*Prompt*
Which lines of the entries hold the string "Варгашах"? Copy each one.

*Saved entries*
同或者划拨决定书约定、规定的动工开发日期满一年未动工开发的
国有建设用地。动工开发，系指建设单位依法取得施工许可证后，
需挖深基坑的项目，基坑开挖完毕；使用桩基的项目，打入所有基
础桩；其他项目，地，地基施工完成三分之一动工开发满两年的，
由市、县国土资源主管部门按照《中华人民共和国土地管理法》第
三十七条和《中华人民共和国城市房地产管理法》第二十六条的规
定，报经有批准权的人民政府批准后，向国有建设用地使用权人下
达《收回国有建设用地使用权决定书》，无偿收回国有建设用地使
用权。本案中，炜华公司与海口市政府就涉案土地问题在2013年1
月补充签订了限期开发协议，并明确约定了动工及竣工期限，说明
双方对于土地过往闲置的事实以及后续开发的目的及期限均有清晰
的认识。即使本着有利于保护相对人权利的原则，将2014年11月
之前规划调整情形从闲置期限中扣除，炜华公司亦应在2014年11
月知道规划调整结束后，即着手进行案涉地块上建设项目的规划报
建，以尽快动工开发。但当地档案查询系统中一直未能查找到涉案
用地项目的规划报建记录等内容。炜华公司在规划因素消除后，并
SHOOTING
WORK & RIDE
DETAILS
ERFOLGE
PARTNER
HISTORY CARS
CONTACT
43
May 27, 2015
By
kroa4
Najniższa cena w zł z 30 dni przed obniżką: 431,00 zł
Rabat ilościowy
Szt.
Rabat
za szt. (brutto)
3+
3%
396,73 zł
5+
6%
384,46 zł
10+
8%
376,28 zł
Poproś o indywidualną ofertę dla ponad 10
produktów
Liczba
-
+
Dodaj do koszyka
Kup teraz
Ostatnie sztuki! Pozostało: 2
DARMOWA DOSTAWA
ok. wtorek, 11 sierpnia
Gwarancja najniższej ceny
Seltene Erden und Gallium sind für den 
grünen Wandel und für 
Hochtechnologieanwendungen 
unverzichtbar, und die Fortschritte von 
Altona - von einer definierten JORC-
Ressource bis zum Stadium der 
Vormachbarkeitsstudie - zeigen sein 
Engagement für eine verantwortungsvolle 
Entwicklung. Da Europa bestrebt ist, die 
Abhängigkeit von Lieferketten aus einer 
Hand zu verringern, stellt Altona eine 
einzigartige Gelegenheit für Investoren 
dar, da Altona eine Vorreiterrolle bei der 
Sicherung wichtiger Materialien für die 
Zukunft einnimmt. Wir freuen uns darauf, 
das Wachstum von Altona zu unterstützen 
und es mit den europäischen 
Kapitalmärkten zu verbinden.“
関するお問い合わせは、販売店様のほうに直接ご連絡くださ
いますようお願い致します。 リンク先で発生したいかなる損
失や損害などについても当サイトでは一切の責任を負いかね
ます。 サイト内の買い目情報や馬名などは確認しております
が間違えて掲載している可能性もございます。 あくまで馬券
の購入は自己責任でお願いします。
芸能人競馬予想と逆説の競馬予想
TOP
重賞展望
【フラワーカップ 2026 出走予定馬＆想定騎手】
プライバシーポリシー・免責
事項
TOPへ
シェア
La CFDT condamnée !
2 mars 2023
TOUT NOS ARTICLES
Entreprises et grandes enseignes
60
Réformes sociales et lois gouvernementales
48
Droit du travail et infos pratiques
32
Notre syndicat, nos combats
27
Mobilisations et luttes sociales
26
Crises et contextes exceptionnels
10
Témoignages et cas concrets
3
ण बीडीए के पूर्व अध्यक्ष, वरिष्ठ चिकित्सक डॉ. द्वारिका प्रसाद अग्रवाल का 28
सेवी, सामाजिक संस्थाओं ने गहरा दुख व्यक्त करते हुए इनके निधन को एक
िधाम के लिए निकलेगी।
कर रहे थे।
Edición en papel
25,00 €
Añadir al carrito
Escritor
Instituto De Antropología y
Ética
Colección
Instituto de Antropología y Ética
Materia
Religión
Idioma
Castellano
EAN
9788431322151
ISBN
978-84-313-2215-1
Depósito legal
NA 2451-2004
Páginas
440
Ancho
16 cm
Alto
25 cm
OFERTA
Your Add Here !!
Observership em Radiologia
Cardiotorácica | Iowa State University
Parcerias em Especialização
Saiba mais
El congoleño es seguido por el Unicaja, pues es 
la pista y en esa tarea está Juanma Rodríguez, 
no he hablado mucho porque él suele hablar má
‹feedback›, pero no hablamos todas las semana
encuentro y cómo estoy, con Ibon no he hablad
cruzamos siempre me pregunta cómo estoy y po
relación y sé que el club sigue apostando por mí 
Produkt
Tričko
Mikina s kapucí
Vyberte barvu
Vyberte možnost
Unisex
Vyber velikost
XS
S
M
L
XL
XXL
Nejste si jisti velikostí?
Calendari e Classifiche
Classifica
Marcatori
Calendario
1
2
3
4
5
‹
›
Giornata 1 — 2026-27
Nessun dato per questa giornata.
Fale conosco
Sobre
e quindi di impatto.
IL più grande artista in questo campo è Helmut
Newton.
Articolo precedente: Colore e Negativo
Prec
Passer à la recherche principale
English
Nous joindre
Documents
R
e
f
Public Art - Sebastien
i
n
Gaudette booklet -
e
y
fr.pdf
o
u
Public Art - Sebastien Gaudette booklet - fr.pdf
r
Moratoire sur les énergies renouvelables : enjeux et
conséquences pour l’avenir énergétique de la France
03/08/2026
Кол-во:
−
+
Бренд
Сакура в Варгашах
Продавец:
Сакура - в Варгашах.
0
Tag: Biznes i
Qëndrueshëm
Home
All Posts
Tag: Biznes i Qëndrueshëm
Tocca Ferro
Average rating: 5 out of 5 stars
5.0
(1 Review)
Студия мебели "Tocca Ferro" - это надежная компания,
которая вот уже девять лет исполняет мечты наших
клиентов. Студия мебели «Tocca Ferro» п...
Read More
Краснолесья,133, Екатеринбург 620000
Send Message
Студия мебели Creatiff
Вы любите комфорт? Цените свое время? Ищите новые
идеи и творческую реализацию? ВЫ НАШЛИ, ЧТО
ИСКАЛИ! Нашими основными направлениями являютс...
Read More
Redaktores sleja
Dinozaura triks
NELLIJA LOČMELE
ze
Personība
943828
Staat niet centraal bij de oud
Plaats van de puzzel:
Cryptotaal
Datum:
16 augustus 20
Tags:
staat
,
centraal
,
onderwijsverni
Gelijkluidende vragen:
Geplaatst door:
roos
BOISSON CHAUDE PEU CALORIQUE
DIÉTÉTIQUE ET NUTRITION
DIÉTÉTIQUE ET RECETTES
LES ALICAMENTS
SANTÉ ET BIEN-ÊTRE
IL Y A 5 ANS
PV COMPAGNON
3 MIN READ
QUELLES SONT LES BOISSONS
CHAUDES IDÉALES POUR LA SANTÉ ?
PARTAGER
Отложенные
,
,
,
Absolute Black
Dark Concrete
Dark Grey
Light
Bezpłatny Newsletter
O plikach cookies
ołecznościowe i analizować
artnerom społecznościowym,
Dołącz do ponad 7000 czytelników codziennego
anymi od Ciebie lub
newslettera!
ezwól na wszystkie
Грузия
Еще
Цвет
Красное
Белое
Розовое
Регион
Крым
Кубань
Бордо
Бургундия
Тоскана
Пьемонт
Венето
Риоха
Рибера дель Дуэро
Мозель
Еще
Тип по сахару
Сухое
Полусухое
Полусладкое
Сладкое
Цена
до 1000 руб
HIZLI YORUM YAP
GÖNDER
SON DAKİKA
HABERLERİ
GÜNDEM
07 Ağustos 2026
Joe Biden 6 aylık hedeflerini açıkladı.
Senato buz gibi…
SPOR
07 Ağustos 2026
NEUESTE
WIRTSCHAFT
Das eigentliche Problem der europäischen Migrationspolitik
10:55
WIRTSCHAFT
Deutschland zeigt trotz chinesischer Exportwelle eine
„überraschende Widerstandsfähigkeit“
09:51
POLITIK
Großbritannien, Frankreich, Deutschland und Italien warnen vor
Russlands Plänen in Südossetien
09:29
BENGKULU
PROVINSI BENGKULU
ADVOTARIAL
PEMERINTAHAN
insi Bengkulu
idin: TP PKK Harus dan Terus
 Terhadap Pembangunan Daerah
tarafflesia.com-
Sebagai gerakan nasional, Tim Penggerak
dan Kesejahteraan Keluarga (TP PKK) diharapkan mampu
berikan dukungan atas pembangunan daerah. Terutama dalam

*Response box*
Сакура в Варгашах
Сакура - в Варгашах.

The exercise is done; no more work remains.